Now, either as a frog in a very hot bowl, I've just not sense to grasp the temperature, or the fact that one in three houses on my street is licensed doesn't in and of itself affect me as a resident. I don't really know who lives in every house on my street. And when I greet those who live here, I don't know this is an owner, this is a worker at RIM, this is a student. Bit crazy but to me they are all just people.. with names I don't know mostly.

But the uncertainty about who people are, what they are likely to do, who will replace them when they move, and the type of turnover one has when one in four of all those who live in Ward 6 are students, creates identifiable risk for me. The reality of that risk, is that I've never had to live beside a lunatic, and that if I did they probably wouldn't be here long, while I've friends who live in normal places like London England, who have lunatics living beside them, whose idea of getting rid of the weeks rubbish is to dump it over the fence regularly onto my friends garden but that's another story.

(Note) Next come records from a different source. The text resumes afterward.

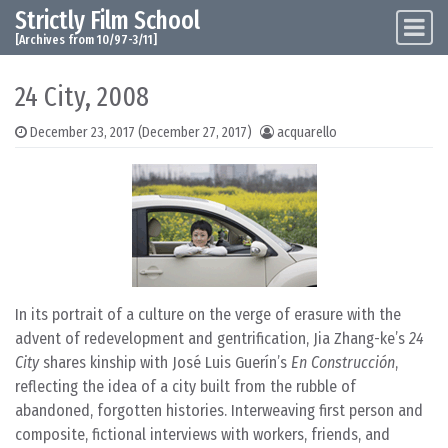
Strictly Film School
Skip to content
Main Navigation
[Archives from 10/97-3/11]
24 City, 2008
December 23, 2017
(December 27, 2017)
acquarello
In its portrait of a culture on the verge of erasure with the
advent of redevelopment and gentrification, Jia Zhang-ke’s
24
City
shares kinship with José Luis Guerín’s
En Construcción
,
reflecting the idea of a city built from the rubble of
abandoned, forgotten histories. Interweaving first person and
composite, fictional interviews with workers, friends, and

Strangely given the cities concern about students, they are not my primary risk. My primary risk is development on the North Side of Columbia. Its ugly but it happens. You buy a property, plant trees see it age along with you, and one day those nice similar properties behind you get torn down and up go the apartment blocks. Where once one had light for a garden one now has row upon row of windows staring out of you. Time to move, and at that point past time to move. You are not permitted to have your home torn down (painful like loosing a friend that would be) to be replaced by similar apartment buildings. And when you find it time to thus move out, you won't find others thinking it therefore time to move in. Your property will sell for a loss, and you'll be left without a shirt to wear.

The smart move perhaps is just to turn out the lights and move on when one realises that the above is essentially inevitable. But there is an alternative and we bought into that alternative. You minimise the risk by taking ownership of the threat. We purchased the house beside us when it came up for sale, because simply it was very likely to be purchased by an absentee landlord, and it was no trouble for us to instead be that landlord. And with the stroke of a pen we became that ugly creature.. a landlord.

You have to be one to really know what it is like. Wear the shoes so to speak. Bit of a learning experience. Strangely ones tenants mostly seem to like you. They try to stay on your good side.. and as a landlord, if one no more than objects to something one is heard. If one of my neighbours told one of my tenants, its against the by-law to have a fire in a backyard, they'd likely be told to mind their own business. But if as was the informal arrangement, they instead called me -- I'd go over there.. object to the fire, and it would be promptly put out.. no questions asked.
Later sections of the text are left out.